The sky by now was black and in the absence of street lamps the road was lit up by a thousand head beams crisscrossing each other. About half the cars did not have their lights on, and after a few blocks I realized that we were riding without a headlight as well. We shot through the mess, swerving across any semblance of lanes, sometimes drifting into oncoming traffic, weaving against the flow. It was crazy, even by Indian standards. The driver was trying to impress me; showing off to the white skinned foreigner. I was nervous, but naively confident I would make it back to my taxi friends in one piece. Then we crashed.
Traffic was moving at a crawl, but we were zipping through it and against it at a steady 30 mph. We took a turn too sharp and the bike fell down on top of us as we slid down the road. We came to a stop in a cloud of dust underneath a bus. The bus moved up and we hopped to our feet.
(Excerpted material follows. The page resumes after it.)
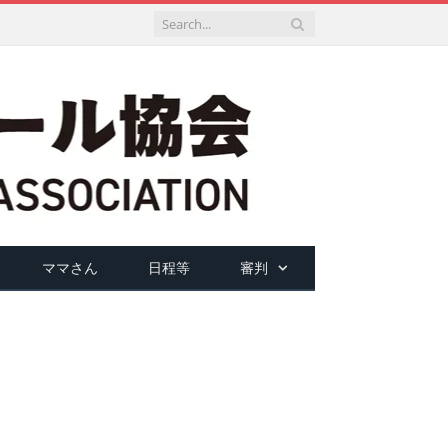
ママさん
日程等
審判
Things were happening quickly and I was somewhat in shock, but aware enough to realize we that we couldn’t just stand around in the middle of the highway. We pulled the bike up, hoped on and were back in the thick of traffic almost immediately. The driver looked back at me and smiled. He said something, and I smelt alcohol on his breath. In a flash I saw everything in a new light. It was no longer an experiment in experience that would somehow help me understand India, it was a drunk stranger driving me around recklessly; on a motorcycle; in a foreign place; and we just crashed. The thoughts raced around my head.
A hundred meters later the engine stalled in traffic and I got off. The driver was confused and yelling something at me, but I just hobbled to the side of the road and waved. My pants were ripped and bloody. My left knee wouldn’t bend. The scrapes on the side of my leg were covered in dirt and stuffed with small rocks, and I had no idea where I was. But I was glad I wasn’t on that motorcycle anymore, and somehow, I still liked Tindivanam.
Not every experience ends well but one lesson travel has taught me is that to learn we must not be afraid to fall.